Stored records:
──────────

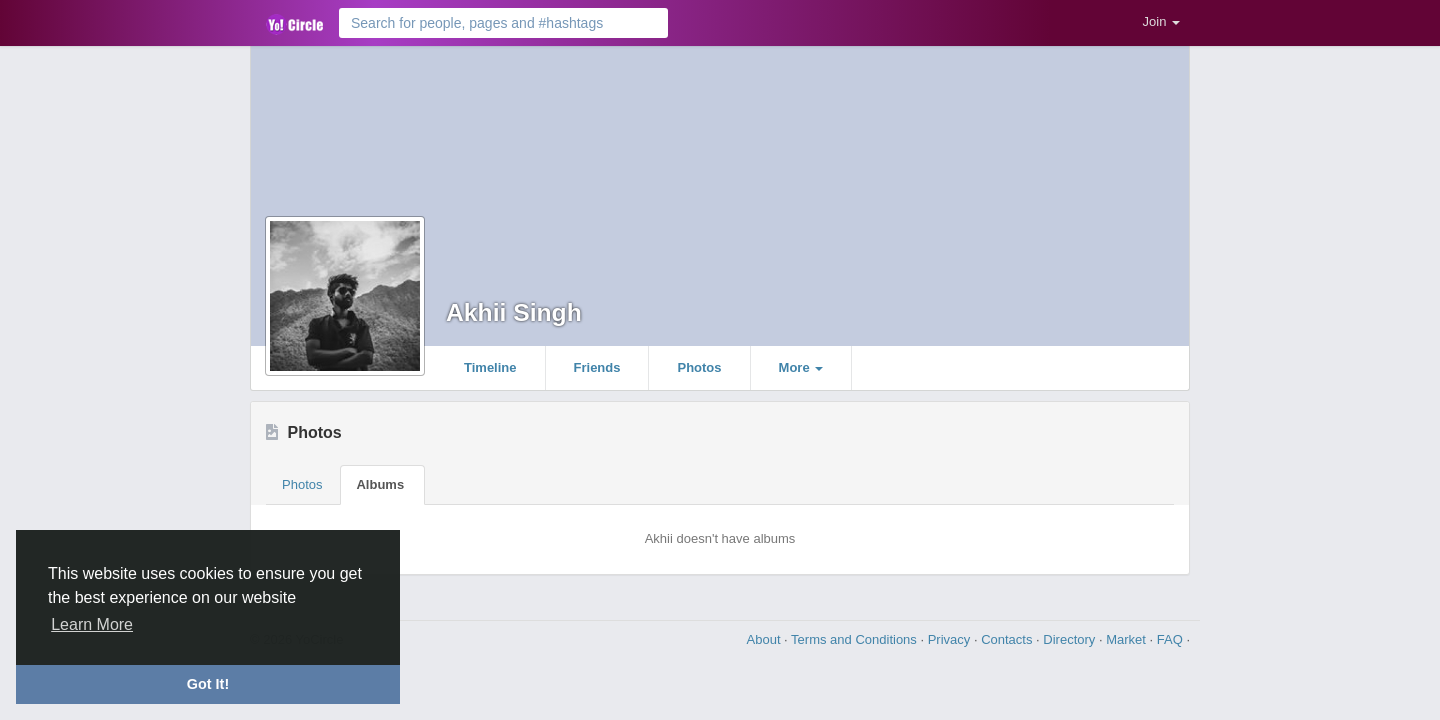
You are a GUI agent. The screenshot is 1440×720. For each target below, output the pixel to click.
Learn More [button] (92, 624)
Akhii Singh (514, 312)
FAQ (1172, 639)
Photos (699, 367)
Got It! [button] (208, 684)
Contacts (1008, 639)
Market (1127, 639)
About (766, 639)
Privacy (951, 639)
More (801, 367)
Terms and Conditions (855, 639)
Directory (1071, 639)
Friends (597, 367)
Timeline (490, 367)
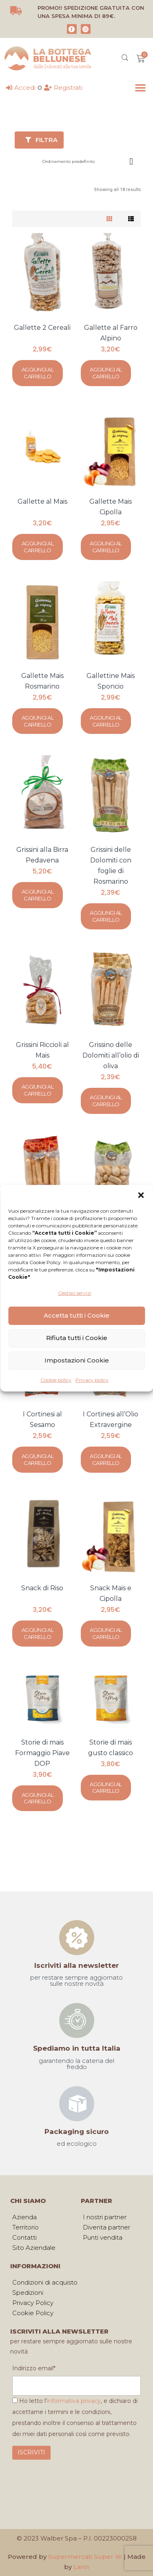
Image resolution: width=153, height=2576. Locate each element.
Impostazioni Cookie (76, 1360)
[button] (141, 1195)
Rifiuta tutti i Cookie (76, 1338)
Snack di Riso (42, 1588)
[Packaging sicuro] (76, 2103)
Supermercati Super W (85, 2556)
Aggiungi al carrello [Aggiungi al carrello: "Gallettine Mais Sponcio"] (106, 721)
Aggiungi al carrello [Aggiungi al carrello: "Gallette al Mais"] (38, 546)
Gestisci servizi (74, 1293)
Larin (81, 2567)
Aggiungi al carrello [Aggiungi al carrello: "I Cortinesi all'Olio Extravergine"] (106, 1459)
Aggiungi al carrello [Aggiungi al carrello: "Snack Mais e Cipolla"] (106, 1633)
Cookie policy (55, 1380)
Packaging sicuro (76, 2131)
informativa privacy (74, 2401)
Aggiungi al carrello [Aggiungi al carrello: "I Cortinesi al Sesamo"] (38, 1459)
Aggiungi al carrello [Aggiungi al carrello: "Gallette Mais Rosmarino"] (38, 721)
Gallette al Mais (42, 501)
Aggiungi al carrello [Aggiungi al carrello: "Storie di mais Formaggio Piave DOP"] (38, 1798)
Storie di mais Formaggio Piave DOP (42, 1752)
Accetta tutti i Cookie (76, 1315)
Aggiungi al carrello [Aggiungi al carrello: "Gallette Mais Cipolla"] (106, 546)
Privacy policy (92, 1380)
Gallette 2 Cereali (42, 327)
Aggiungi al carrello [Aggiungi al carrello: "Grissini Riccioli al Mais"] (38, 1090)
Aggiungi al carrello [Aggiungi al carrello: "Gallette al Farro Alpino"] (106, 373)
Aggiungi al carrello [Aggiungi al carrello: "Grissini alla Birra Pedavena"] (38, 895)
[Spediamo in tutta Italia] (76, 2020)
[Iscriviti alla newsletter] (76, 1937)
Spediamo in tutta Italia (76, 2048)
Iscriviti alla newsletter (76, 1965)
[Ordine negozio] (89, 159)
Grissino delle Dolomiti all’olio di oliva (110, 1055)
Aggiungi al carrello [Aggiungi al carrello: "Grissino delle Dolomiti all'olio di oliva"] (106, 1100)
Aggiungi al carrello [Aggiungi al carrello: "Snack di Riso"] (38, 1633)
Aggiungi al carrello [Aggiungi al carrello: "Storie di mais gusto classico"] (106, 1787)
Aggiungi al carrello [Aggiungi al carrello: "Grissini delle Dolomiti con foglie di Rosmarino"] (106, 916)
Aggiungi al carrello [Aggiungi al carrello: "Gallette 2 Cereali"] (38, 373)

──────────

How to complete this task: Could you say how many lines of the entries contain the string "Grissini"? Only the number should be given.

Task solution: 3